Several Caucasian children were peering at the statue while their mothers stood behind them talking to each other. One of the little boys pointed at Shirley and Lily and announced, “Mommy, they’re like Mrs. Ito!”
One mother had the grace to look embarrassed, but another said, “How wonderful! Excuse me, girls, are you Japanese? Would you talk to my boys?”
Lily froze.
Shirley grabbed her hand to pull her away, calling over her shoulder in a false accent, “No speak Engrish, sorry!”
Once they were outside the room they fled, running through the Dolls of the World display—Lily was sure there were some terrible Chinese dolls there—and back up to the gallery overlooking the skating rink as if they were being chased. The running made the whole thing funny rather than awful, and when they reached the Marine Deck, where a long line of windows overlooked the ocean, Shirley said snidely, “鬼佬,”* and Lily laughed, even though it wasn’t really funny.
Telescopes were mounted every few feet in front of the windows to enable visitors to zoom in on the Seal Rocks out in the ocean. The marine layer had finally lifted, and the rocks were now visible offshore. Shirley went to one of the telescopes and peered through, then glanced over her shoulder at Lily. “Come look—you can see the seals.”
Lily put her eye to the viewer and squinted, twisting the scope until the rocks came into focus. She saw a few seals lying on the rocks, their glossy brown bodies displayed on the steep-sided island. One of them raised its head, and Lily saw its catlike whiskers as it swung around before diving sleekly back into the water. Beyond the Seal Rocks, the Pacific stretched out wide and gray, flecked with whitecaps, until it disappeared into the cloudy horizon. It felt as if they had come to the edge of the world—or at least as far from Chinatown as possible without leaving San Francisco—and those lounging seals were entirely unconcerned with petty human dramas.
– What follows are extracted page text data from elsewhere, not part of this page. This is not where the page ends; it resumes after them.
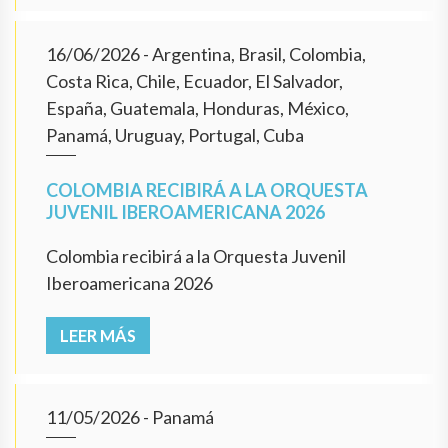
16/06/2026
- Argentina, Brasil, Colombia,
Costa Rica, Chile, Ecuador, El Salvador,
España, Guatemala, Honduras, México,
Panamá, Uruguay, Portugal, Cuba
COLOMBIA RECIBIRÁ A LA ORQUESTA
JUVENIL IBEROAMERICANA 2026
Colombia recibirá a la Orquesta Juvenil
Iberoamericana 2026
LEER MÁS
11/05/2026
- Panamá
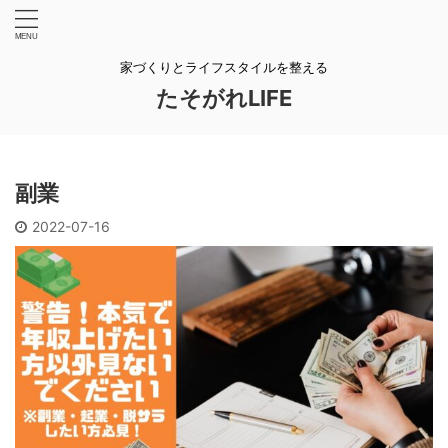
家づくりとライフスタイルを整える
たそがれLIFE
副業
2022-07-16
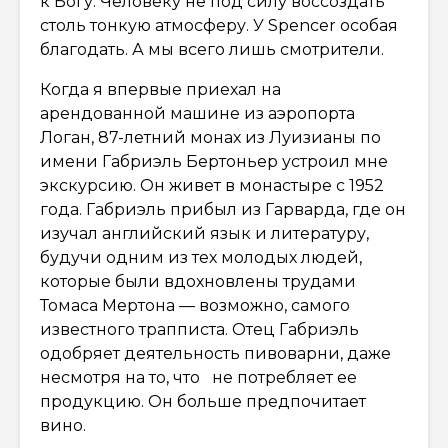
к Богу. Человеку не под силу воссоздать
столь тонкую атмосферу. У Spencer особая
благодать. А мы всего лишь смотрители.
Когда я впервые приехал на
арендованной машине из аэропорта
Логан, 87-летний монах из Луизианы по
имени Габриэль Бертоньер устроил мне
экскурсию. Он живет в монастыре с 1952
года. Габриэль прибыл из Гарварда, где он
изучал английский язык и литературу,
будучи одним из тех молодых людей,
которые были вдохновлены трудами
Томаса Мертона — возможно, самого
известного трапписта. Отец Габриэль
одобряет деятельность пивоварни, даже
несмотря на то, что не потребляет ее
продукцию. Он больше предпочитает
вино.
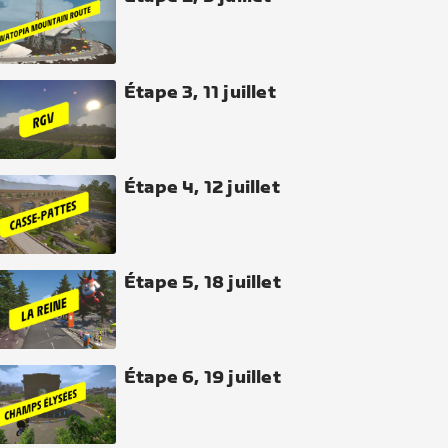
Étape 3, 11 juillet
Étape 4, 12 juillet
Étape 5, 18 juillet
Étape 6, 19 juillet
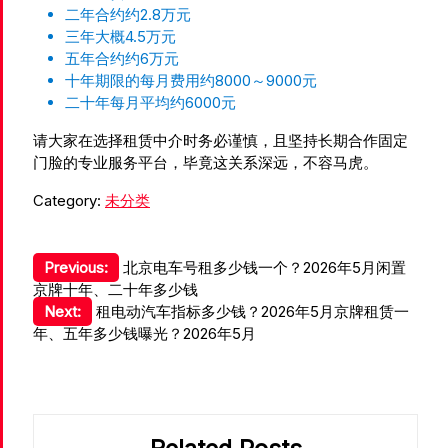
二年合约约2.8万元
三年大概4.5万元
五年合约约6万元
十年期限的每月费用约8000～9000元
二十年每月平均约6000元
请大家在选择租赁中介时务必谨慎，且坚持长期合作固定
门脸的专业服务平台，毕竟这关系深远，不容马虎。
Category:
未分类
文
Previous:
北京电车号租多少钱一个？2026年5月闲置
京牌十年、二十年多少钱
章
Next:
租电动汽车指标多少钱？2026年5月京牌租赁一
导
年、五年多少钱曝光？2026年5月
航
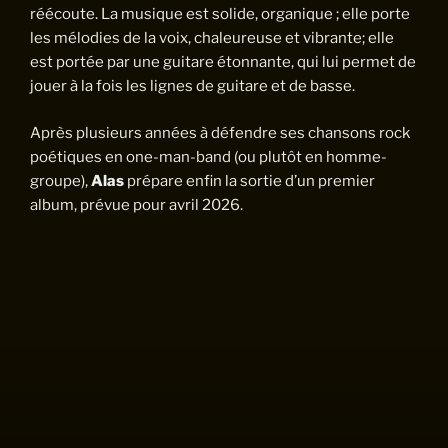
réécoute. La musique est solide, organique ; elle porte
les mélodies de la voix, chaleureuse et vibrante; elle
est portée par une guitare étonnante, qui lui permet de
jouer à la fois les lignes de guitare et de basse.
Après plusieurs années à défendre ses chansons rock
poétiques en one-man-band (ou plutôt en homme-
groupe),
Alas
prépare enfin la sortie d’un premier
album, prévue pour avril 2026.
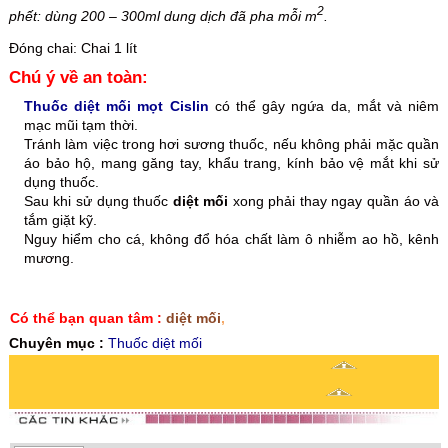
2
phết: dùng 200 – 300ml dung dịch đã pha mỗi m
.
Đóng chai: Chai 1 lít
Chú ý về an toàn:
Thuốc diệt mối mọt Cislin
có thể gây ngứa da, mắt và niêm
mạc mũi tạm thời.
Tránh làm việc trong hơi sương thuốc, nếu không phải mặc quần
áo bảo hộ, mang găng tay, khẩu trang, kính bảo vệ mắt khi sử
dụng thuốc.
Sau khi sử dụng thuốc
diệt mối
xong phải thay ngay quần áo và
tắm giặt kỹ.
Nguy hiểm cho cá, không đổ hóa chất làm ô nhiễm ao hồ, kênh
mương.
Có thể bạn quan tâm :
diệt mối
,
Chuyên mục :
Thuốc diệt mối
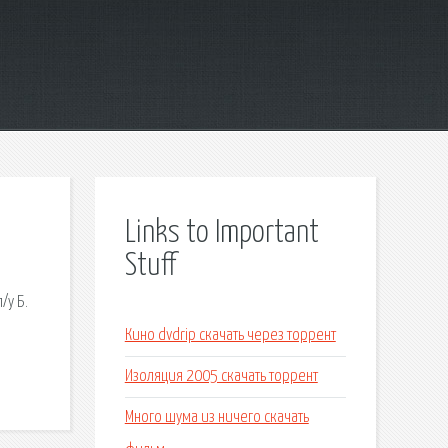
Links to Important
Stuff
/у Б.
Кино dvdrip скачать через торрент
Изоляция 2005 скачать торрент
Много шума из ничего скачать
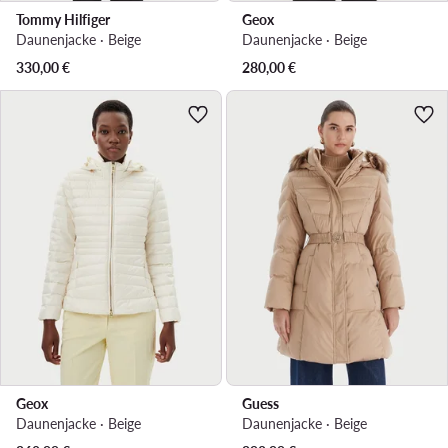
Tommy Hilfiger
Geox
Daunenjacke · Beige
Daunenjacke · Beige
330,00
€
280,00
€
Geox
Guess
Daunenjacke · Beige
Daunenjacke · Beige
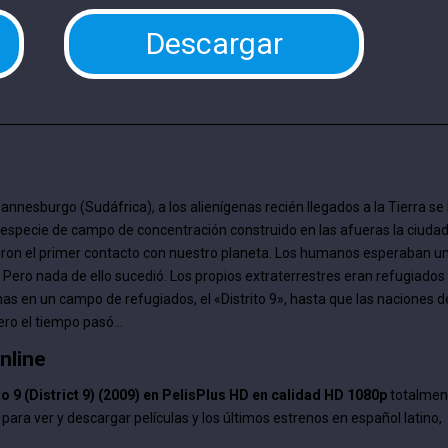
Descargar
nnesburgo (Sudáfrica), a los alienígenas recién llegados a la Tierra se 
 especie de campo de concentración construido en las afueras la ciuda
aron el primer contacto con nuestro planeta. Los humanos esperaban u
. Pero nada de ello sucedió. Los propios extraterrestres eran refugiados
nas en un campo de refugiados, el «Distrito 9», hasta que las naciones d
ero el tiempo pasó…
Online
to 9 (District 9) (2009) en PelisPlus HD en calidad HD 1080p
totalmen
 para ver y descargar películas y los últimos estrenos en español latino,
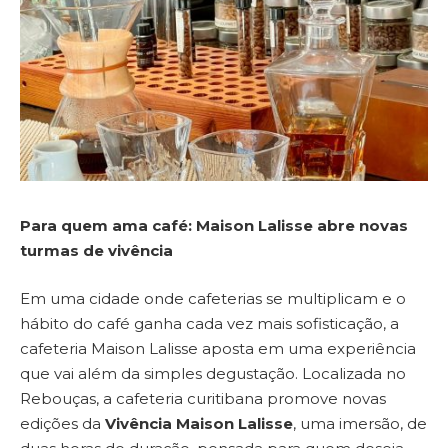
Para quem ama café: Maison Lalisse abre novas
turmas de vivência
Em uma cidade onde cafeterias se multiplicam e o
hábito do café ganha cada vez mais sofisticação, a
cafeteria Maison Lalisse aposta em uma experiência
que vai além da simples degustação. Localizada no
Rebouças, a cafeteria curitibana promove novas
edições da
Vivência Maison Lalisse
, uma imersão, de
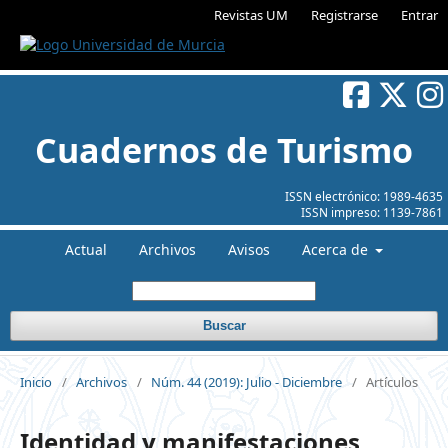
Revistas UM
Registrarse
Entrar
Cuadernos de Turismo
ISSN electrónico:
1989-4635
ISSN impreso:
1139-7861
Actual
Archivos
Avisos
Acerca de
Buscar
Inicio
/
Archivos
/
Núm. 44 (2019): Julio - Diciembre
/
Artículos
Identidad y manifestaciones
A family came clattering loudly onto the Marine Deck, and Lily glimpsed the boys out of the corner of her eye. She thought they might be the same ones from the Mrs. Ito display. Beside her, Shirley was slinging her lunch bag over her shoulder and buttoning up her coat. “I’m hungry. Do you want to go eat lunch?”
“All right.” Lily stepped away from the telescope and the two of them left the Marine Deck, purposely ignoring the family. Lily felt their eyes on her back all the way to the exit.
* * *
—
They decided to take their lunch up to Sutro Heights Park, which overlooked the ocean. Lily bought two bottles of Coke from a vendor on the way. At the top of Point Lobos Avenue, the main gate to the park was flanked by two giant stone lions; inside, the road was lined with palm trees that waved their fronds in the wind.